§ RECORDS FOR THE EXERCISE
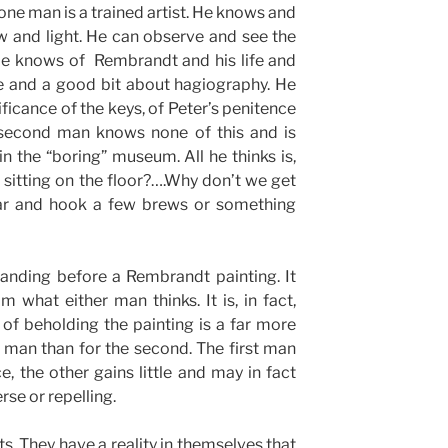
one man is a trained artist. He knows and
 and light. He can observe and see the
He knows of Rembrandt and his life and
e and a good bit about hagiography. He
ificance of the keys, of Peter’s penitence
 second man knows none of this and is
in the “boring” museum. All he thinks is,
 sitting on the floor?….Why don’t we get
bar and hook a few brews or something
anding before a Rembrandt painting. It
om what either man thinks. It is, in fact,
 of beholding the painting is a far more
st man than for the second. The first man
e, the other gains little and may in fact
rse or repelling.
nts. They have a reality in themselves that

§ TASK DETAILS
Please provide an exact transcription of each line from the one holding "of beholding the painting is a far more" through the final line of the data above.

§ ANSWER AREA
 of beholding the painting is a far more
st man than for the second. The first man
e, the other gains little and may in fact
rse or repelling.
nts. They have a reality in themselves that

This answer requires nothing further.